-------- ENTRIES SHOWN --------

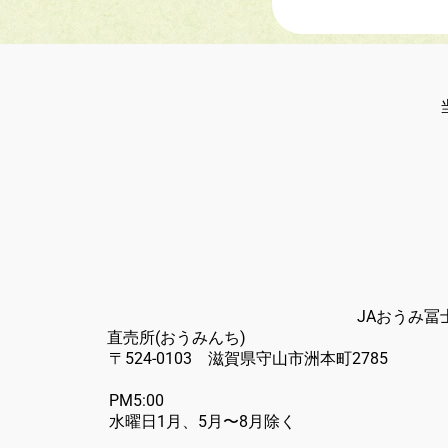
JAおうみ
直売所
〒524-0
PM5:
水曜日1月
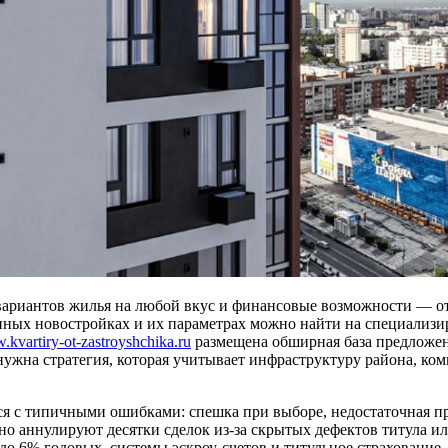
ариантов жилья на любой вкус и финансовые возможности — от
ных новостройках и их параметрах можно найти на специализи
kvartiry-ot-zastroyshchika.ru
размещена обширная база предложе
нужна стратегия, которая учитывает инфраструктуру района, ко
тся с типичными ошибками: спешка при выборе, недостаточная 
о аннулируют десятки сделок из-за скрытых дефектов титула 
о 6% годовых, системы эскроу-счетов и титульное страхование.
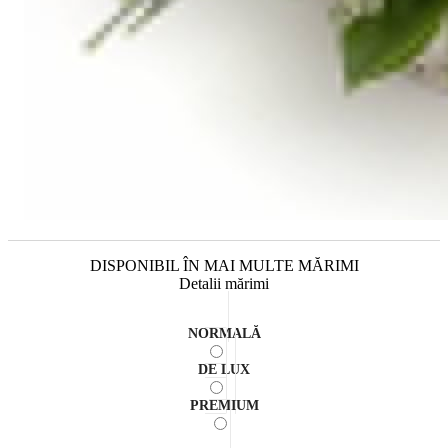
DISPONIBIL ÎN MAI MULTE MĂRIMI
Detalii mărimi
NORMALĂ
DE LUX
PREMIUM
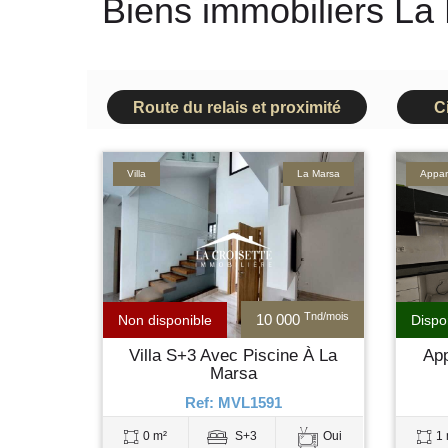
Biens immobiliers La
Route du relais et proximité
C
Villa
La Marsa
Appar
Tnd/mois
10 000
Non disponible
Dispo
Villa S+3 Avec Piscine À La
Ap
Marsa
Ref: MVL1591
0 m²
S+3
Oui
1 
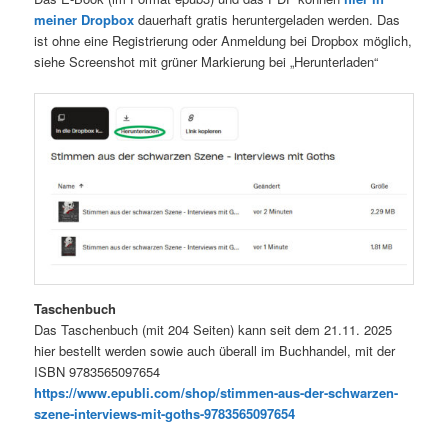
meiner Dropbox
dauerhaft gratis heruntergeladen werden. Das
ist ohne eine Registrierung oder Anmeldung bei Dropbox möglich,
siehe Screenshot mit grüner Markierung bei „Herunterladen“
Taschenbuch
Das Taschenbuch (mit 204 Seiten) kann seit dem 21.11. 2025
hier bestellt werden sowie auch überall im Buchhandel, mit der
ISBN 9783565097654
https://www.epubli.com/shop/stimmen-aus-der-schwarzen-
szene-interviews-mit-goths-9783565097654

--------

» **YOUR OBJECTIVE**: Could you repeat exactly the lines above from the line with "ариантов жилья на" up to and including the line with "о аннулируют десятки", and only those?

» **ANSWER AREA**:
ариантов жилья на любой вкус и финансовые возможности — от
ных новостройках и их параметрах можно найти на специализи
kvartiry-ot-zastroyshchika.ru
размещена обширная база предложе
нужна стратегия, которая учитывает инфраструктуру района, ко
тся с типичными ошибками: спешка при выборе, недостаточная 
о аннулируют десятки сделок из-за скрытых дефектов титула 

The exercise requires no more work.